(Beginning of Information provided)

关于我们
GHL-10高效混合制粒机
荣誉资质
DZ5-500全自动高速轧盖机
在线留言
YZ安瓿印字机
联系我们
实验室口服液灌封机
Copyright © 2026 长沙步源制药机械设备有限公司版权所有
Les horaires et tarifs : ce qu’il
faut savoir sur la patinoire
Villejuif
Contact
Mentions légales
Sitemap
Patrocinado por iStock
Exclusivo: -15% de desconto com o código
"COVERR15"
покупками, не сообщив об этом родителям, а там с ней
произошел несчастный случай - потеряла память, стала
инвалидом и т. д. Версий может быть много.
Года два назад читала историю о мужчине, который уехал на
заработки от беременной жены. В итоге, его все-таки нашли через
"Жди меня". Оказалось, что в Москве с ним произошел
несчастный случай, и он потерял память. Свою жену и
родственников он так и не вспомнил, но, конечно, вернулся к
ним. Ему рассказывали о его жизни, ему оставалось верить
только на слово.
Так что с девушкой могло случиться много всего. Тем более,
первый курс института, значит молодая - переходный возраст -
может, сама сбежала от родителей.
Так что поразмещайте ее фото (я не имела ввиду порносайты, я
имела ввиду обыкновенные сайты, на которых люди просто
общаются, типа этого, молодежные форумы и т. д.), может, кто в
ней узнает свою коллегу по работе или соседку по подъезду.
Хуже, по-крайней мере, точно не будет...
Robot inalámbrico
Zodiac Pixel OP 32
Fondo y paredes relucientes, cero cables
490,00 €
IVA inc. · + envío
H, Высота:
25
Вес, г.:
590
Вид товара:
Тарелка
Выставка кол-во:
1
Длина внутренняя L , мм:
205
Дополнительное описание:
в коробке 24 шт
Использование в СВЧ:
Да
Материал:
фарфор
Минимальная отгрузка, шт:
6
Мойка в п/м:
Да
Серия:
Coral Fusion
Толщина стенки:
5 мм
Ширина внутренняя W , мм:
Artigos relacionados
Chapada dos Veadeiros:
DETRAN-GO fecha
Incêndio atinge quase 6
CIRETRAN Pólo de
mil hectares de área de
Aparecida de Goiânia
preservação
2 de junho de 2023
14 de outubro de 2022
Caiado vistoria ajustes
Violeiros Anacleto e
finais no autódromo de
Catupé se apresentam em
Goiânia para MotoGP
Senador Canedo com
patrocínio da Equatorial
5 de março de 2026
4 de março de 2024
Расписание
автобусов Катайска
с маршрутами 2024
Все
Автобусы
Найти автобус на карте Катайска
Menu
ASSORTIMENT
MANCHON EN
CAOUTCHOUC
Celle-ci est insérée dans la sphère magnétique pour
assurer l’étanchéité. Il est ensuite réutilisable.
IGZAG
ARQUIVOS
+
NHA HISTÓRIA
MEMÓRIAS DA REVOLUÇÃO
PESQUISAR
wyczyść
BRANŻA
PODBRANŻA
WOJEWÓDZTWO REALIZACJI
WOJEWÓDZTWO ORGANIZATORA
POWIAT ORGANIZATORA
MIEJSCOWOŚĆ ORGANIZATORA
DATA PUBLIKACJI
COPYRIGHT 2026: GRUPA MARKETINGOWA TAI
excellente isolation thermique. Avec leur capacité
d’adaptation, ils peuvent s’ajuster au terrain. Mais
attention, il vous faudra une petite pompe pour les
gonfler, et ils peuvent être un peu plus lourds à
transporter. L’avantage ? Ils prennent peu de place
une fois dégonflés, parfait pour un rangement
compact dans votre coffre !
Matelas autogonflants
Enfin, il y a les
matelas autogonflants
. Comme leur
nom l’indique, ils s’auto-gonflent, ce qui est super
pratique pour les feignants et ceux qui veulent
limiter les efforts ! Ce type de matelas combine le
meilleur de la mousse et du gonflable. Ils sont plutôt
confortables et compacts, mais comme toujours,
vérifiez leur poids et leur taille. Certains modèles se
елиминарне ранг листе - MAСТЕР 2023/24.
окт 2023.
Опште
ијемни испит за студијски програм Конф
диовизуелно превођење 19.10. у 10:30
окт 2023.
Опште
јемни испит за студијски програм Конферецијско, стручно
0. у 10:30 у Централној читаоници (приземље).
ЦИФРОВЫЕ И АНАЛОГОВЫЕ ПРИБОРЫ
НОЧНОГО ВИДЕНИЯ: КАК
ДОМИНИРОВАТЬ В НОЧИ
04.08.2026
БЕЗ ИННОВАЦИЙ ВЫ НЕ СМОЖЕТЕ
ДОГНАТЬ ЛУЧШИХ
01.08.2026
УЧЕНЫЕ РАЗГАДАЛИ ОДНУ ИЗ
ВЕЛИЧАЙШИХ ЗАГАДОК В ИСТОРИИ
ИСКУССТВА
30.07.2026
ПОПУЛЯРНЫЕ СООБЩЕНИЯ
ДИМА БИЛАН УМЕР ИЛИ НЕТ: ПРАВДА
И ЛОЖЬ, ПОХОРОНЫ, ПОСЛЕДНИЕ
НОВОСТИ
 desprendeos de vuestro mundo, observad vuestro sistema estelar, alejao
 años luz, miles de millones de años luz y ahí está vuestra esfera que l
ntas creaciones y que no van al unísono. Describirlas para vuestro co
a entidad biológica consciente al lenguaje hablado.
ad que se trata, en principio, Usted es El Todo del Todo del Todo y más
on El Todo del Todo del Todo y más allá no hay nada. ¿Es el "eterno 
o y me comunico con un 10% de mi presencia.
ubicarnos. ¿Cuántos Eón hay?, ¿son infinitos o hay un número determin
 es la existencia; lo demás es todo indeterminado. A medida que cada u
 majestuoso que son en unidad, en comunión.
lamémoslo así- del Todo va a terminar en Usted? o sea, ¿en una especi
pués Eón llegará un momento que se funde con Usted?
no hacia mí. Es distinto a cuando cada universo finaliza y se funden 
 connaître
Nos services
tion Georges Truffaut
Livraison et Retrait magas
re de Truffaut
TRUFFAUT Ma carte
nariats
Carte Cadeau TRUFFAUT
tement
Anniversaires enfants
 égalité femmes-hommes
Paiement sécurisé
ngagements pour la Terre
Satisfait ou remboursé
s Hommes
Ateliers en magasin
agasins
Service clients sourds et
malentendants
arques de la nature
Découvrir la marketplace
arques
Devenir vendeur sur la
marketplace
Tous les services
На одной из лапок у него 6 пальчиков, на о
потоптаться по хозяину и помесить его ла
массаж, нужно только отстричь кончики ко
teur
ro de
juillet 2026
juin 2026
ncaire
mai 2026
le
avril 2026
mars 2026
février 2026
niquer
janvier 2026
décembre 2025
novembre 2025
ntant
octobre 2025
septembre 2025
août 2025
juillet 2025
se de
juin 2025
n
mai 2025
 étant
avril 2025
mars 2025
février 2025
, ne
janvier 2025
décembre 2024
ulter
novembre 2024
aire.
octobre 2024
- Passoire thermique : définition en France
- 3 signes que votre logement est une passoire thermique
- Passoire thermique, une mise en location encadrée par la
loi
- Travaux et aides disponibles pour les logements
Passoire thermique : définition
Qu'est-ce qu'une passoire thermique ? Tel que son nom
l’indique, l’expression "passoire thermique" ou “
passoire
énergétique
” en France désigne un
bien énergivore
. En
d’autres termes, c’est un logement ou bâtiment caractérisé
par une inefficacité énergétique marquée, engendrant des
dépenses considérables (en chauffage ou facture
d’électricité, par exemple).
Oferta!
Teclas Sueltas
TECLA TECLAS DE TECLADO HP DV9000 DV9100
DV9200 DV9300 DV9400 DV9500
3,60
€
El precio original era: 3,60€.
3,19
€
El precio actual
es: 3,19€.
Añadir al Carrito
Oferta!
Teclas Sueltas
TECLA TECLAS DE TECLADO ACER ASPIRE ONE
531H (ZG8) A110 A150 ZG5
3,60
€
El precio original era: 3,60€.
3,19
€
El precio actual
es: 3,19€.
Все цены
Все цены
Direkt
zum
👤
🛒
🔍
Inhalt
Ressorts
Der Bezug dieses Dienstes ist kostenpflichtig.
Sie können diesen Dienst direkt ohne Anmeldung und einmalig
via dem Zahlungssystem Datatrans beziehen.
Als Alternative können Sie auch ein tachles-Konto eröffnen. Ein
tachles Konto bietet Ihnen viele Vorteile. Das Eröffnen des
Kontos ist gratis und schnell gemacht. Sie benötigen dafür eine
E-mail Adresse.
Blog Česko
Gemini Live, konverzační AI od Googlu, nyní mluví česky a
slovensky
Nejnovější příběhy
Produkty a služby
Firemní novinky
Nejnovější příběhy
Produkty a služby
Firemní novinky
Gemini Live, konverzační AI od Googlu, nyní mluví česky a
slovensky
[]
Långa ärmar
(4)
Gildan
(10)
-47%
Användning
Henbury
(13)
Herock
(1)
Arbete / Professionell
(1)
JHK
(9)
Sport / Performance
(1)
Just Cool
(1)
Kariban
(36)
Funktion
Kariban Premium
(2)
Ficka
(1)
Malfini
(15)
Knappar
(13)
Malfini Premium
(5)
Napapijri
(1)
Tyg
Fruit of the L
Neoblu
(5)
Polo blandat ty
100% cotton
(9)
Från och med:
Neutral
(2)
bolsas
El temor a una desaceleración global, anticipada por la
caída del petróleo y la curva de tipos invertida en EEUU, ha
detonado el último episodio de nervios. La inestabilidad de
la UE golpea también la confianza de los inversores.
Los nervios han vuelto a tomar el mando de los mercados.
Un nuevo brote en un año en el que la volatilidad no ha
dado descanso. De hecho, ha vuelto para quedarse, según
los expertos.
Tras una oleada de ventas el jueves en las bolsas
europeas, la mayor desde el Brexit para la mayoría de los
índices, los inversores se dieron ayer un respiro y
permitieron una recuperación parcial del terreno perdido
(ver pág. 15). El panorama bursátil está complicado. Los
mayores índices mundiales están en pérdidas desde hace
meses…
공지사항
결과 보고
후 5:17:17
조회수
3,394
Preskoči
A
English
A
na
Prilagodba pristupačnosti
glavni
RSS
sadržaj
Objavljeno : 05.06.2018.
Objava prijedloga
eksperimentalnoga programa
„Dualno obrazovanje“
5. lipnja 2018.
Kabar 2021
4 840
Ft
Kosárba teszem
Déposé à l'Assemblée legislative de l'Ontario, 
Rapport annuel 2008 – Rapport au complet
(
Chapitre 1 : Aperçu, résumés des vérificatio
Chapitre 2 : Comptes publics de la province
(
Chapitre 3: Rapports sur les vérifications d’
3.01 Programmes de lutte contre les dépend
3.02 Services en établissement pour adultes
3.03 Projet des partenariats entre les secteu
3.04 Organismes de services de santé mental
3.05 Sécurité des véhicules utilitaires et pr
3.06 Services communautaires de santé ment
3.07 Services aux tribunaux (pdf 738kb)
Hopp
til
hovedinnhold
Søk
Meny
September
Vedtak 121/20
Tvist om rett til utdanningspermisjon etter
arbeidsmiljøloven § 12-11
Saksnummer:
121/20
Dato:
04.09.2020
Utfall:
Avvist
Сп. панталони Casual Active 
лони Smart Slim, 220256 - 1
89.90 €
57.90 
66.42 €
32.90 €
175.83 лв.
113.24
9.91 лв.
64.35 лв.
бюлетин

(End of Information provided)

> [Task instructions] Would you return all lines from the preceding listing that contain the word "indique"?

> [The answer]
nom l’indique, ils s’auto-gonflent, ce qui est super
l’indique, l’expression "passoire thermique" ou “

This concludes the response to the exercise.